Alison Pill, Glenda Jackson and Laurie Metcalf star in Edward...

Alison Pill, Glenda Jackson and Laurie Metcalf star in Edward Albee's "Three Tall Women." Credit: Brigitte Lacombe

WHAT “Three Tall Women”

WHERE Golden Theatre, 252 W. 45th St.

INFO From $47; 212-239-6200, telecharge.com

BOTTOM LINE Glenda Jackson lives up to the legend in an Albee classic.

“I can’t remember what I can’t remember,” the stooped woman in the rumpled robe rages to her caretaker and the young lawyer there to straighten out her messy finances.

In “Three Tall Women,” the 1991 Edward Albee play finally making its Broadway debut at the Golden Theatre this week, the women are identified very simply: A, B and C.

But, oh, such women director Joe Mantello has brought together. Glenda Jackson, making a welcome return to the New York stage after serving in Parliament for 23 years, is A, the 92-year-old (admitting only to 91) grande dame hovering on senility, lashing out at the other two at every opportunity. Laurie Metcalf, hard to miss these days with her recent Oscar nomination for “Lady Bird” and her return to TV in “Roseanne,” is B, the put-upon caretaker, and Tony nominee Alison Pill (“The Lieutenant of Inishmore”) is C, the lawyer.

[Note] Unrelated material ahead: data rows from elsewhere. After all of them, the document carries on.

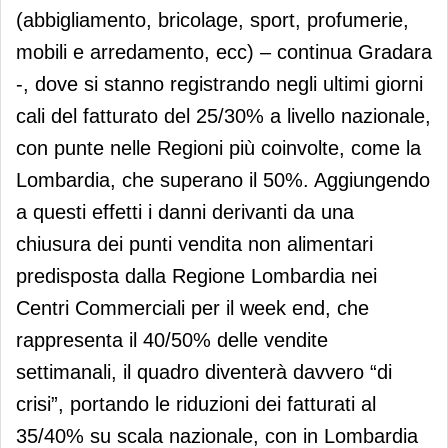
(abbigliamento, bricolage, sport, profumerie,
mobili e arredamento, ecc) – continua Gradara
-, dove si stanno registrando negli ultimi giorni
cali del fatturato del 25/30% a livello nazionale,
con punte nelle Regioni più coinvolte, come la
Lombardia, che superano il 50%. Aggiungendo
a questi effetti i danni derivanti da una
chiusura dei punti vendita non alimentari
predisposta dalla Regione Lombardia nei
Centri Commerciali per il week end, che
rappresenta il 40/50% delle vendite
settimanali, il quadro diventerà davvero “di
crisi”, portando le riduzioni dei fatturati al
35/40% su scala nazionale, con in Lombardia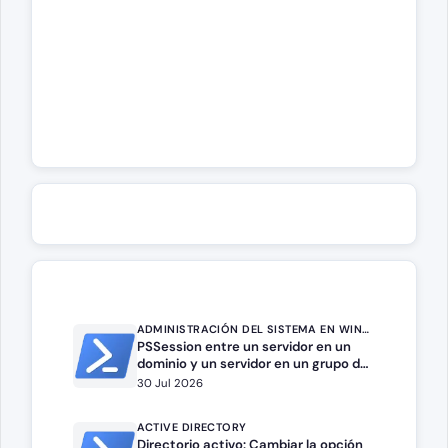
ADMINISTRACIÓN DEL SISTEMA EN WINDOWS SERVER
PSSession entre un servidor en un
dominio y un servidor en un grupo de
trabajo.
30 Jul 2026
ACTIVE DIRECTORY
Directorio activo: Cambiar la opción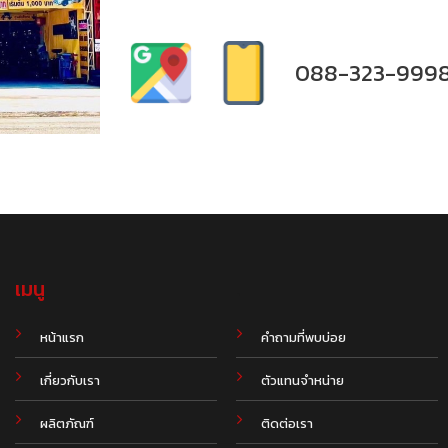
088-323-999
เมนู
.
หน้าแรก
คำถามที่พบบ่อย
เกี่ยวกับเรา
ตัวแทนจำหน่าย
ผลิตภัณฑ์
ติดต่อเรา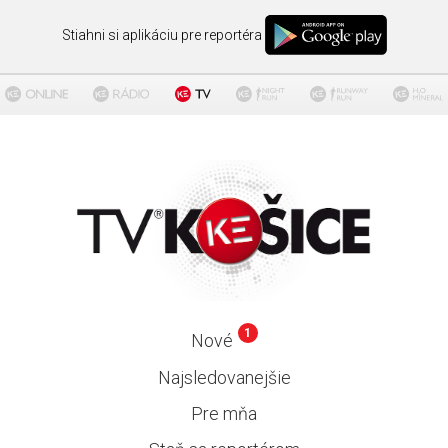
Stiahni si aplikáciu pre reportéra
1
Nové
Najsledovanejšie
Pre mňa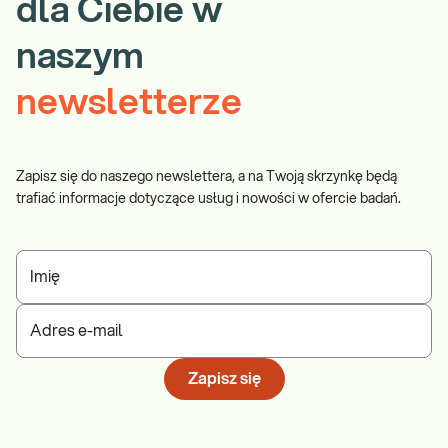
dla Ciebie w
naszym
newsletterze
Zapisz się do naszego newslettera, a na Twoją skrzynkę będą
trafiać informacje dotyczące usług i nowości w ofercie badań.
Imię
Adres e-mail
Zapisz się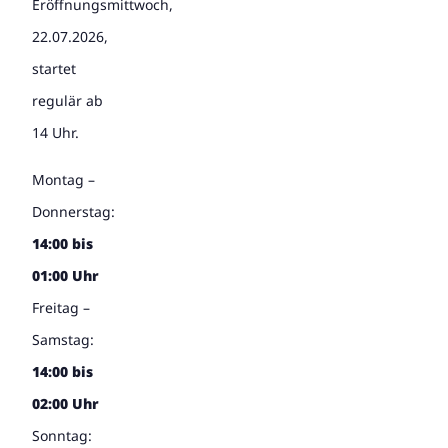
Eröffnungsmittwoch,
22.07.2026,
startet
regulär ab
14 Uhr.
Montag –
Donnerstag:
14:00 bis
01:00 Uhr
Freitag –
Samstag:
14:00 bis
02:00 Uhr
Sonntag: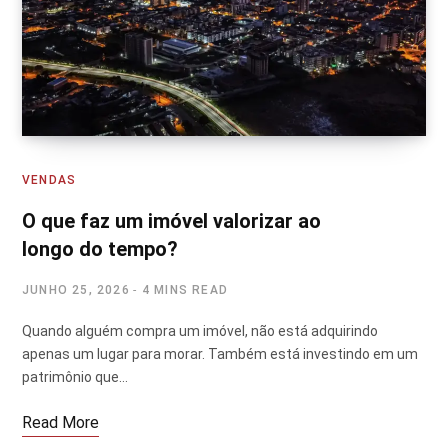
VENDAS
O que faz um imóvel valorizar ao
longo do tempo?
JUNHO 25, 2026
4 MINS READ
Quando alguém compra um imóvel, não está adquirindo
apenas um lugar para morar. Também está investindo em um
patrimônio que…
Read More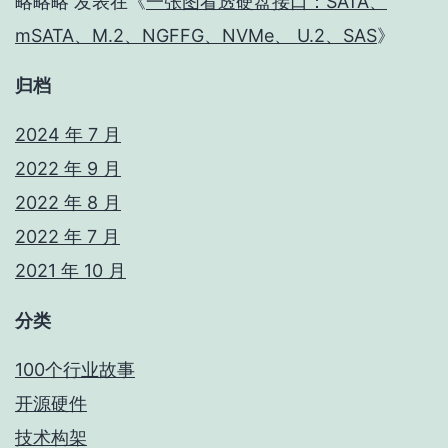
略略略
发表在《
一张图看透硬盘接口：SATA、
mSATA、M.2、NGFFG、NVMe、 U.2、SAS
》
归档
2024 年 7 月
2022 年 9 月
2022 年 8 月
2022 年 7 月
2021 年 10 月
分类
100个行业故事
开源硬件
技术构架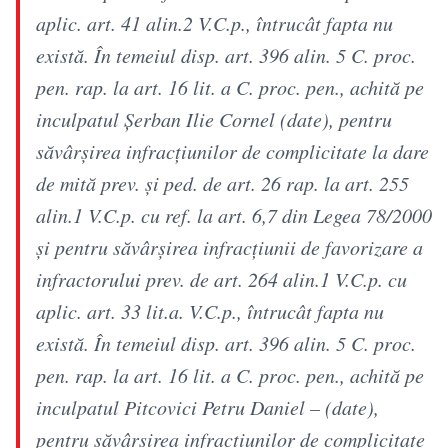
aplic. art. 41 alin.2 V.C.p., întrucât fapta nu
există. În temeiul disp. art. 396 alin. 5 C. proc.
pen. rap. la art. 16 lit. a C. proc. pen., achită pe
inculpatul Şerban Ilie Cornel (date), pentru
săvârşirea infracţiunilor de complicitate la dare
de mită prev. şi ped. de art. 26 rap. la art. 255
alin.1 V.C.p. cu ref. la art. 6,7 din Legea 78/2000
şi pentru săvârşirea infracţiunii de favorizare a
infractorului prev. de art. 264 alin.1 V.C.p. cu
aplic. art. 33 lit.a. V.C.p., întrucât fapta nu
există. În temeiul disp. art. 396 alin. 5 C. proc.
pen. rap. la art. 16 lit. a C. proc. pen., achită pe
inculpatul Pitcovici Petru Daniel – (date),
pentru săvârşirea infracţiunilor de complicitate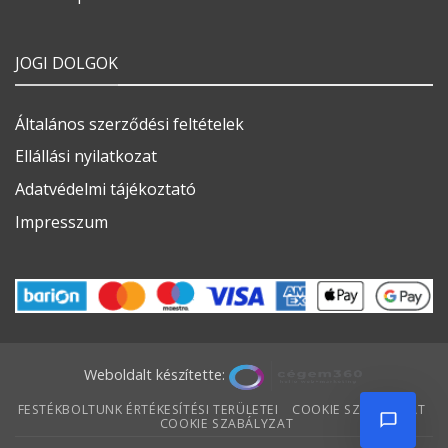
JOGI DOLGOK
Általános szerződési feltételek
Ellállási nyilatkozat
Adatvédelmi tájékoztató
Impresszum
Weboldalt készítette:
FESTÉKBOLTUNK ÉRTÉKESÍTÉSI TERÜLETEI
COOKIE SZABÁLYZAT
COOKIE SZABÁLYZAT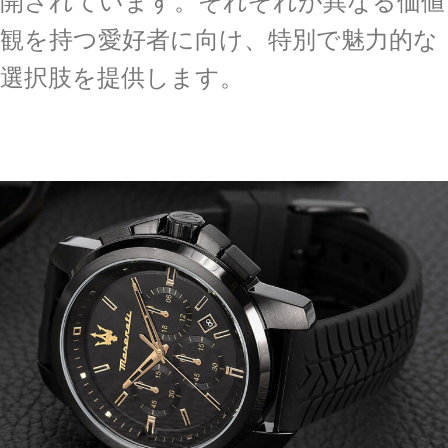
開されています。それぞれが異なる価値
観を持つ愛好者に向け、特別で魅力的な
選択肢を提供します。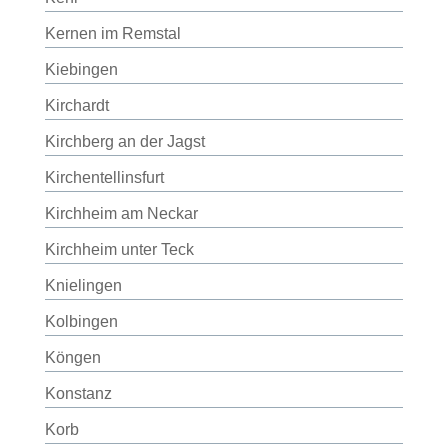
Kernen im Remstal
Kiebingen
Kirchardt
Kirchberg an der Jagst
Kirchentellinsfurt
Kirchheim am Neckar
Kirchheim unter Teck
Knielingen
Kolbingen
Köngen
Konstanz
Korb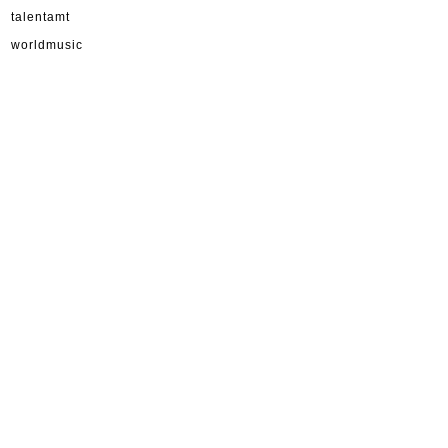
talentamt
worldmusic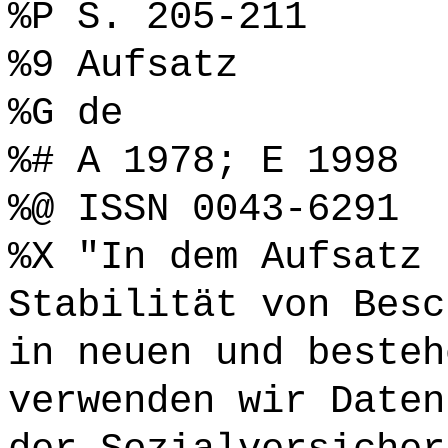
%P S. 205-211
%9 Aufsatz
%G de
%# A 1978; E 1998
%@ ISSN 0043-6291
%X "In dem Aufsatz 
Stabilität von Besc
in neuen und besteh
verwenden wir Daten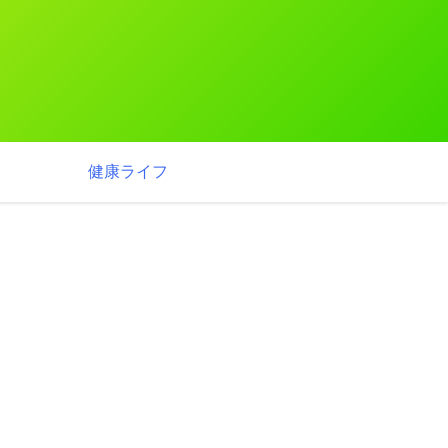
健康ライフ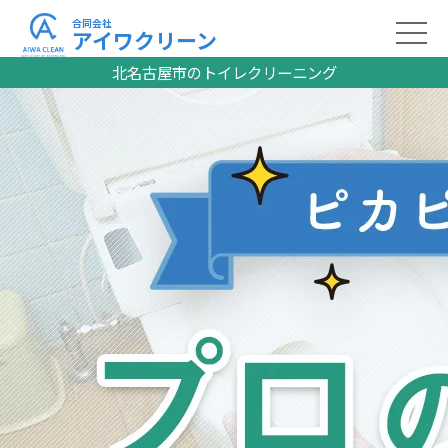
合同会社
アイワクリーン
北名古屋市のトイレクリーニング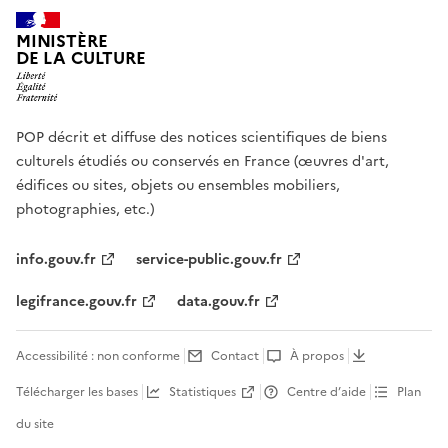
MINISTÈRE
DE LA CULTURE
POP décrit et diffuse des notices scientifiques de biens
culturels étudiés ou conservés en France (œuvres d'art,
édifices ou sites, objets ou ensembles mobiliers,
photographies, etc.)
info.gouv.fr
service-public.gouv.fr
legifrance.gouv.fr
data.gouv.fr
Accessibilité : non conforme
Contact
À propos
Télécharger les bases
Statistiques
Centre d’aide
Plan
du site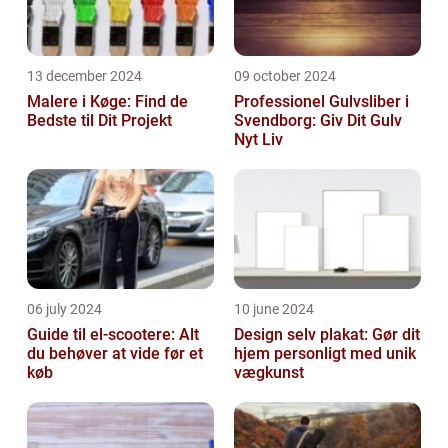
13 december 2024
09 october 2024
Malere i Køge: Find de
Professionel Gulvsliber i
Bedste til Dit Projekt
Svendborg: Giv Dit Gulv
Nyt Liv
06 july 2024
10 june 2024
Guide til el-scootere: Alt
Design selv plakat: Gør dit
du behøver at vide før et
hjem personligt med unik
køb
vægkunst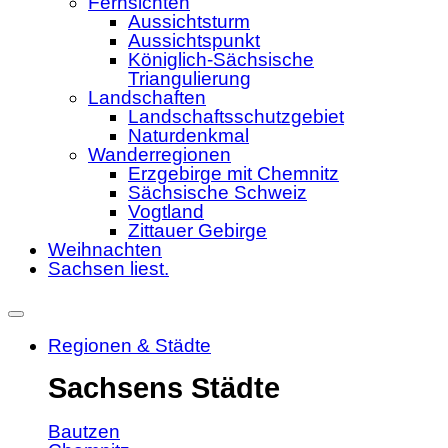
Fernsichten
Aussichtsturm
Aussichtspunkt
Königlich-Sächsische
Triangulierung
Landschaften
Landschaftsschutzgebiet
Naturdenkmal
Wanderregionen
Erzgebirge mit Chemnitz
Sächsische Schweiz
Vogtland
Zittauer Gebirge
Weihnachten
Sachsen liest.
Regionen & Städte
Sachsens Städte
Bautzen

In the setup that’s Act 1, A agonizes about her forgetfulness while rambling on about husbands, lovers and her estranged son, while B struggles to get her to the bathroom on time and C seems lost just trying to keep up. Jackson is so convincing in her doddering — the hesitant shuffles, the broken speech, the flailing arms — you worry for the well-being of the 81-year-old actress.

But no, there she is in Act 2, vibrant in a lovely lavender gown (costumes by Ann Roth) with no trace of those infirmities. All is changed, as suggested by a slight shift in Miriam Buether’s elegant bedroom set that now barely reveals A lying comatose in bed. Gradually it becomes clear that all are portraying A at various stages of life. In finely crafted performances, each of them — Jackson wry in the regrets of someone whose life nears its end; Metcalf, precise and mildly abrasive in her middle-aged recollections; Pill bubbling with the hopeful energy of youth — take turns addressing the audience. All appear to be searching for the moment when they were happiest, but that memory seems elusive.

Understandable, because this is by all counts a memory play, one that in interviews Albee, a Montauk resident who died in 2016, often related to his troubled relationship with his adoptive mother. “An exorcism,” he called the play, which won him his third Pulitzer Prize in 1994. Best, though, to put all that aside, and simply lose yourself in this revealing, poignant story from one of America’s most revered playwrights — and, more importantly, to marvel at wondrous performances from three actresses at the top of their game.